- Task goal
Show, from the entries below, every line in which "without" appears.

Page-level text extractions
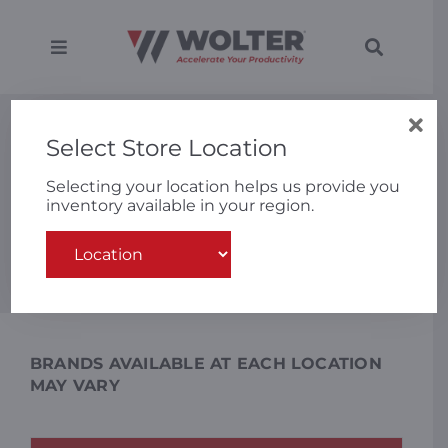
Skip
to
content
Toggle
Toggle
Navigation
Navigati
SEARCH
Equipment
FOR:
New Equipment
Select Store Location
Solutions
Selecting your location helps us provide you
inventory available in your region.
VIEW ALL
SHOP CATEGORIES
Support
Search
for:
Applications
Locations
BRANDS AVAILABLE AT EACH LOCATION
MAY VARY
About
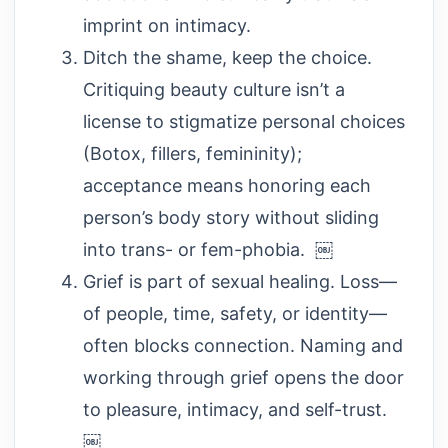
imprint on intimacy.
Ditch the shame, keep the choice.
Critiquing beauty culture isn’t a
license to stigmatize personal choices
(Botox, fillers, femininity);
acceptance means honoring each
person’s body story without sliding
into trans- or fem-phobia. ￼
Grief is part of sexual healing. Loss—
of people, time, safety, or identity—
often blocks connection. Naming and
working through grief opens the door
to pleasure, intimacy, and self-trust.
￼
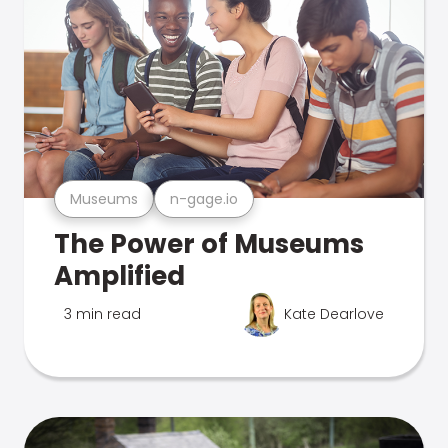
Museums
n-gage.io
The Power of Museums
Amplified
3 min read
Kate Dearlove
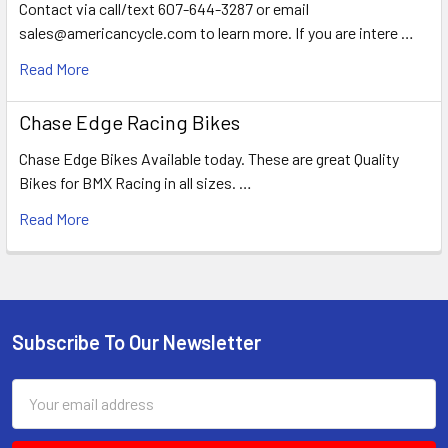
Contact via call/text 607-644-3287 or email
sales@americancycle.com to learn more. If you are intere …
Read More
Chase Edge Racing Bikes
Chase Edge Bikes Available today. These are great Quality
Bikes for BMX Racing in all sizes. …
Read More
Subscribe To Our Newsletter
Email
Address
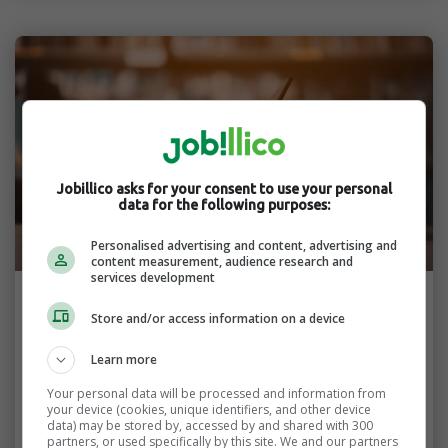
Jobillico asks for your consent to use your personal
data for the following purposes:
Personalised advertising and content, advertising and
content measurement, audience research and
services development
Finding a Job
Store and/or access information on a device
Balancing School and Work Through
Learn more
Remote Jobs
Your personal data will be processed and information from
your device (cookies, unique identifiers, and other device
You can reach your both your academic and
data) may be stored by, accessed by and shared with 300
professional goals by balancing school and
partners, or used specifically by this site. We and our partners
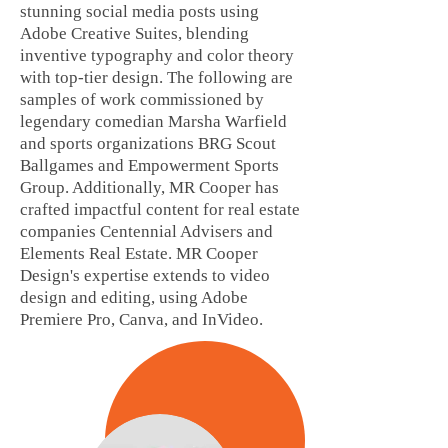
stunning social media posts using
Adobe Creative Suites, blending
inventive typography and color theory
with top-tier design. The following are
samples of work commissioned by
legendary comedian Marsha Warfield
and sports organizations BRG Scout
Ballgames and Empowerment Sports
Group. Additionally, MR Cooper has
crafted impactful content for real estate
companies Centennial Advisers and
Elements Real Estate. MR Cooper
Design's expertise extends to video
design and editing, using Adobe
Premiere Pro, Canva, and InVideo.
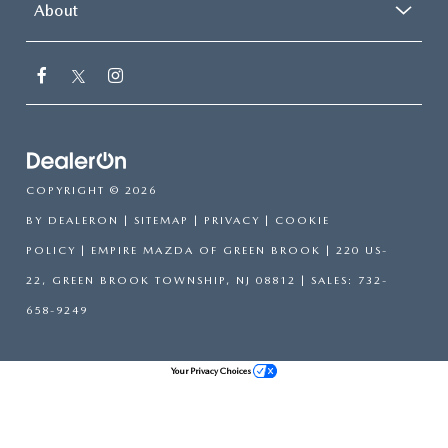
About
COPYRIGHT © 2026
BY
DEALERON
|
SITEMAP
|
PRIVACY
|
COOKIE
POLICY
| EMPIRE MAZDA OF GREEN BROOK
|
220 US-
22,
GREEN BROOK TOWNSHIP,
NJ
08812
| SALES:
732-
658-9249
Your Privacy Choices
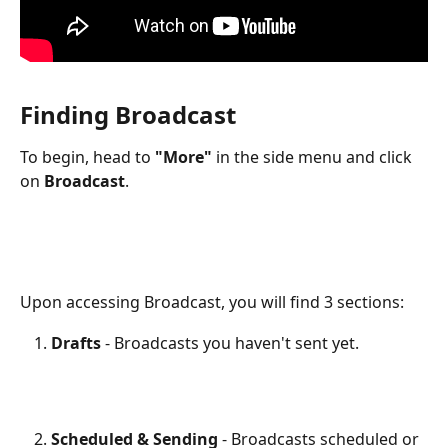
Finding Broadcast 
To begin, head to 
"More"
 in the side menu and click 
on 
Broadcast
.
Upon accessing Broadcast, you will find 3 sections:
Drafts
 - Broadcasts you haven't sent yet.
Scheduled & Sending
 - Broadcasts scheduled or 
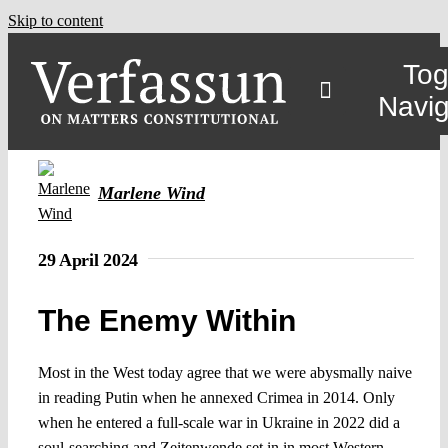
Skip to content
Tog
Navig
Marlene Wind
29 April 2024
The Enemy Within
Most in the West today agree that we were abysmally naive
in reading Putin when he annexed Crimea in 2014. Only
when he entered a full-scale war in Ukraine in 2022 did a
soul-searching and Zeitenwende set in in most Western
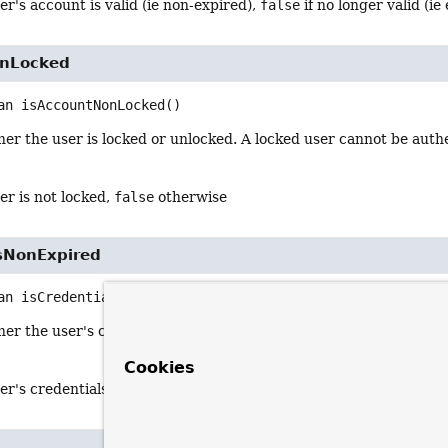
ser's account is valid (ie non-expired),
false
if no longer valid (ie
onLocked
an
isAccountNonLocked
()
er the user is locked or unlocked. A locked user cannot be auth
ser is not locked,
false
otherwise
lsNonExpired
an
isCredentialsNonExpired
()
er the user's credentials (password) has expired. Expired crede
Cookies
ser's credentials are valid (ie non-expired),
false
if no longer vali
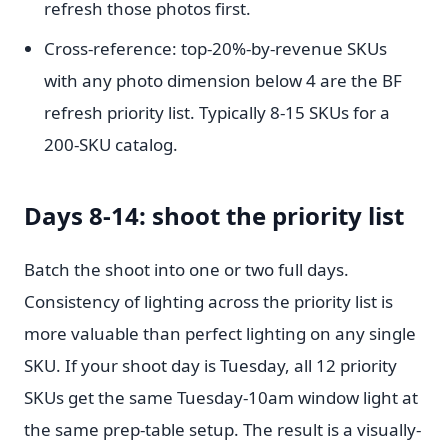
refresh those photos first.
Cross-reference: top-20%-by-revenue SKUs
with any photo dimension below 4 are the BF
refresh priority list. Typically 8-15 SKUs for a
200-SKU catalog.
Days 8-14: shoot the priority list
Batch the shoot into one or two full days.
Consistency of lighting across the priority list is
more valuable than perfect lighting on any single
SKU. If your shoot day is Tuesday, all 12 priority
SKUs get the same Tuesday-10am window light at
the same prep-table setup. The result is a visually-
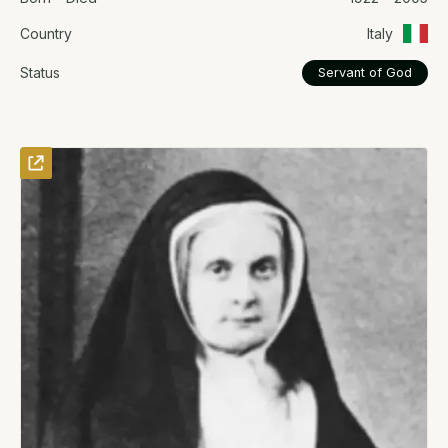
Country
Italy
Status
Servant of God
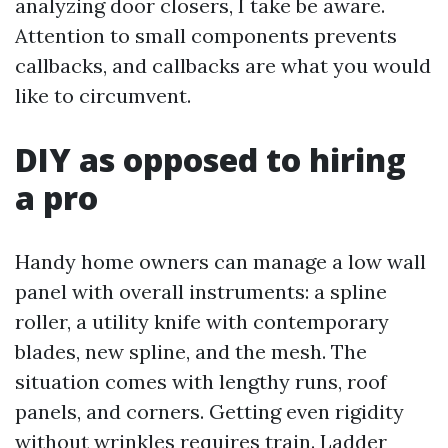
analyzing door closers, I take be aware.
Attention to small components prevents
callbacks, and callbacks are what you would
like to circumvent.
DIY as opposed to hiring
a pro
Handy home owners can manage a low wall
panel with overall instruments: a spline
roller, a utility knife with contemporary
blades, new spline, and the mesh. The
situation comes with lengthy runs, roof
panels, and corners. Getting even rigidity
without wrinkles requires train. Ladder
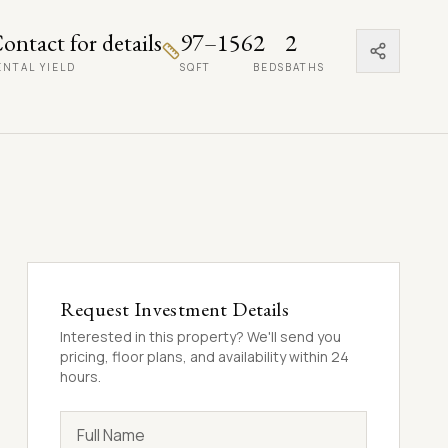
ontact for details
97–156
2
2
ENTAL YIELD
SQFT
BEDS
BATHS
Request Investment Details
Interested in this property? We'll send you
pricing, floor plans, and availability within 24
hours.
Full Name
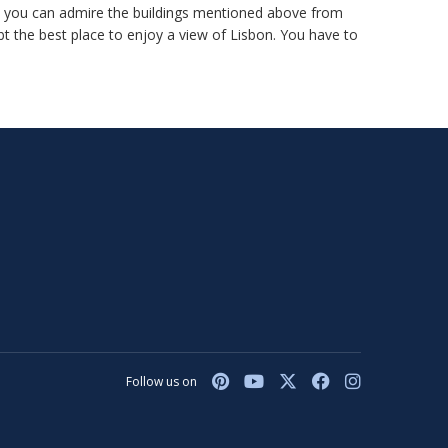
ere you can admire the buildings mentioned above from
bt the best place to enjoy a view of Lisbon. You have to
Follow us on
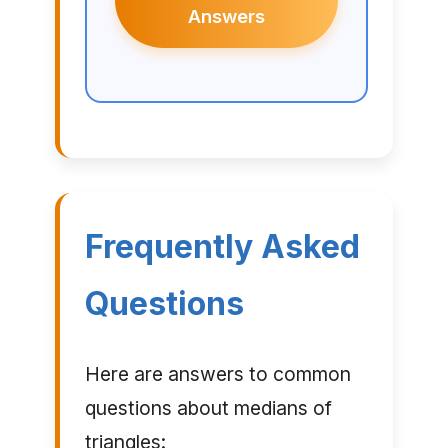
Answers
Frequently Asked
Questions
Here are answers to common
questions about medians of
triangles:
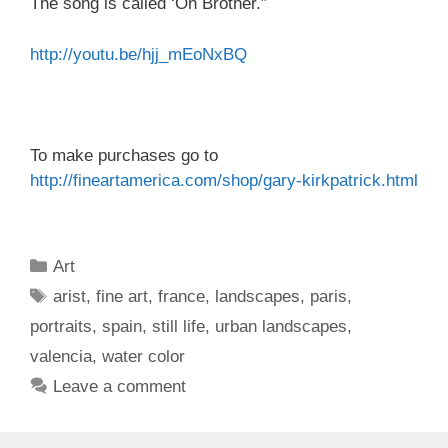
The song is called ‘Oh Brother.”
http://youtu.be/hjj_mEoNxBQ
To make purchases go to
http://fineartamerica.com/
shop/gary-kirkpatrick.html
Categories
Art
Tags
arist
,
fine art
,
france
,
landscapes
,
paris
,
portraits
,
spain
,
still life
,
urban landscapes
,
valencia
,
water color
Leave a comment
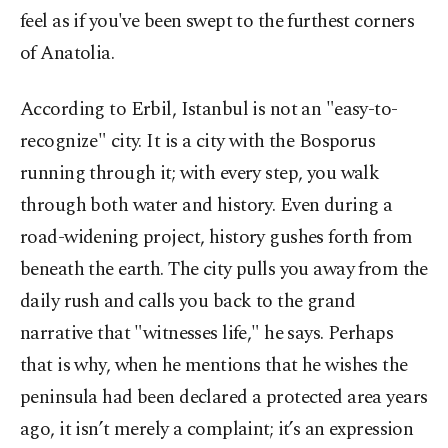
feel as if you've been swept to the furthest corners
of Anatolia.
According to Erbil, Istanbul is not an "easy-to-
recognize" city. It is a city with the Bosporus
running through it; with every step, you walk
through both water and history. Even during a
road-widening project, history gushes forth from
beneath the earth. The city pulls you away from the
daily rush and calls you back to the grand
narrative that "witnesses life," he says. Perhaps
that is why, when he mentions that he wishes the
peninsula had been declared a protected area years
ago, it isn’t merely a complaint; it’s an expression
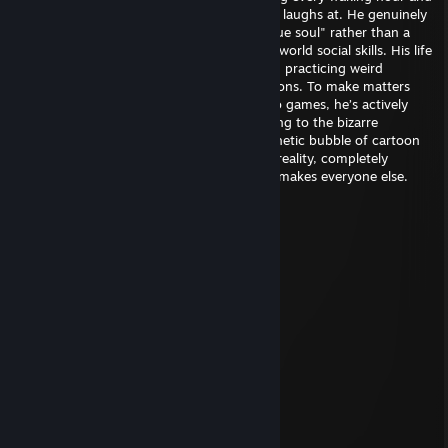
dollar on a subculture the rest of the world laughs at. He genuinely
believes his neon-colored fursona is his "true soul" rather than a
desperate coping mechanism for zero real-world social skills. His life
revolves around scrolling through furry art, practicing weird
squeaks, and planning for sweaty conventions. To make matters
worse, whenever he sits down to play video games, he’s actively
wearing a fox-tail butt plug, fully committing to the bizarre
degeneracy while trapping himself in a pathetic bubble of cartoon
fluff. He’s a grown adult refusing to live in reality, completely
oblivious to how deeply uncomfortable he makes everyone else.
Dack
Apr 19 @ 4:10pm
░░░░░░░░░░░█▀▀░░█░░░░░░
░░░░░░▄▀▀▀▀░░░░░█▄▄░░░░
░░░░░░█░█░░░░░░░░░░▐░░░
░░░░░░▐▐░░░░░░░░░▄░▐░░░
░░░░░░█░░░░░░░░▄▀▀░▐░░░
░░░░▄▀░░░░░░░░▐░▄▄▀░░░░
░░▄▀░░░▐░░░░░█▄▀░▐░░░░░
░░█░░░▐░░░░░░░░▄░█░░░░░
░░░█▄░░▀▄░░░░▄▀▐░█░░░░░
░░░█▐▀▀▀░▀▀▀▀░░▐░█░░░░░
░░▐█▐▄░░▀░░░░░░▐░█▄▄░░░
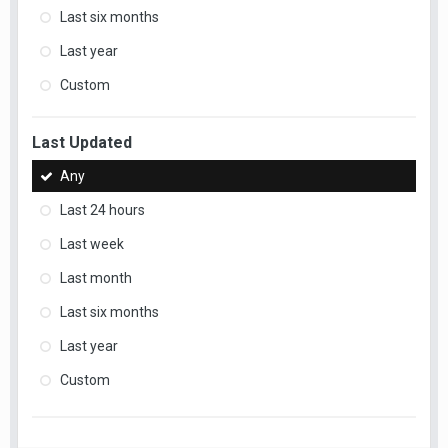
Last six months
Last year
Custom
Last Updated
Any
Last 24 hours
Last week
Last month
Last six months
Last year
Custom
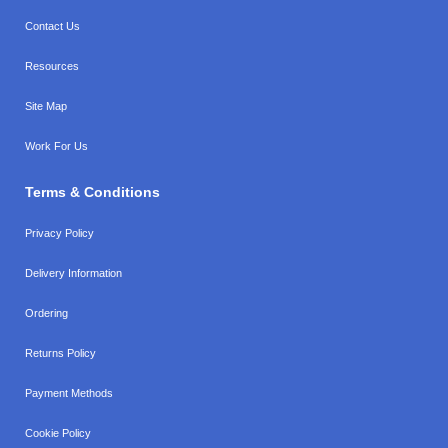
Contact Us
Resources
Site Map
Work For Us
Terms & Conditions
Privacy Policy
Delivery Information
Ordering
Returns Policy
Payment Methods
Cookie Policy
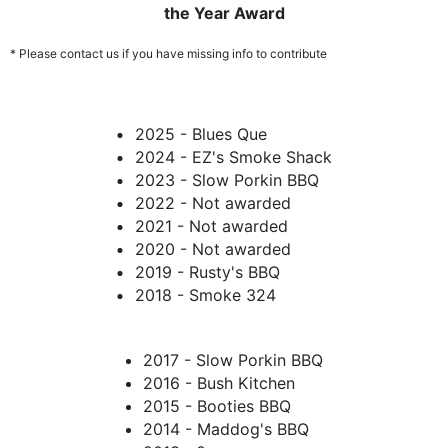
the Year Award
* Please contact us if you have missing info to contribute
2025 - Blues Que
2024 - EZ's Smoke Shack
2023 - Slow Porkin BBQ
2022 - Not awarded
2021 - Not awarded
2020 - Not awarded
2019 - Rusty's BBQ
2018 - Smoke 324
2017 - Slow Porkin BBQ
2016 - Bush Kitchen
2015 - Booties BBQ
2014 - Maddog's BBQ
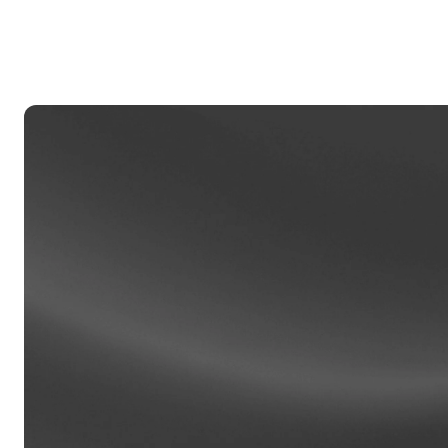
Privat
Accoun
access
relati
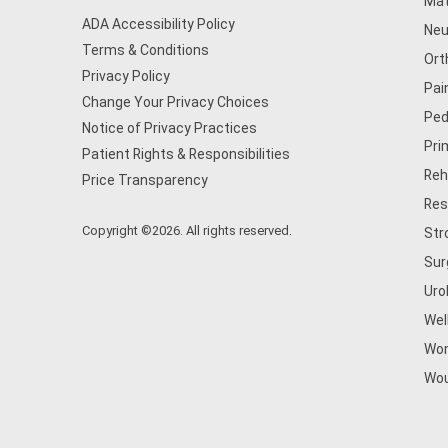
Mat
ADA Accessibility Policy
Neu
Terms & Conditions
Ort
Privacy Policy
Pai
Change Your Privacy Choices
Ped
Notice of Privacy Practices
Pri
Patient Rights & Responsibilities
Reh
Price Transparency
Res
Copyright ©2026. All rights reserved.
Str
Sur
Uro
Wel
Wom
Wou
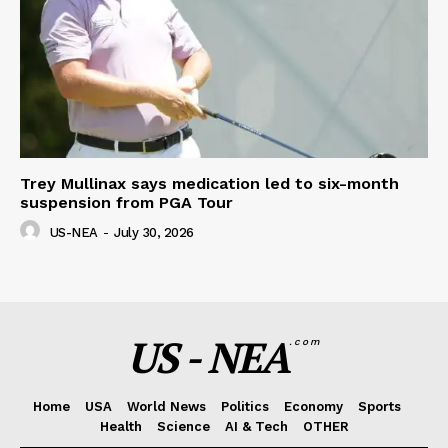
Trey Mullinax says medication led to six-month
suspension from PGA Tour
US-NEA
-
July 30, 2026
US - NEA
.com
Home
USA
World News
Politics
Economy
Sports
Health
Science
AI & Tech
OTHER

- Output below
person’s body story without sliding
without wrinkles requires train. Ladder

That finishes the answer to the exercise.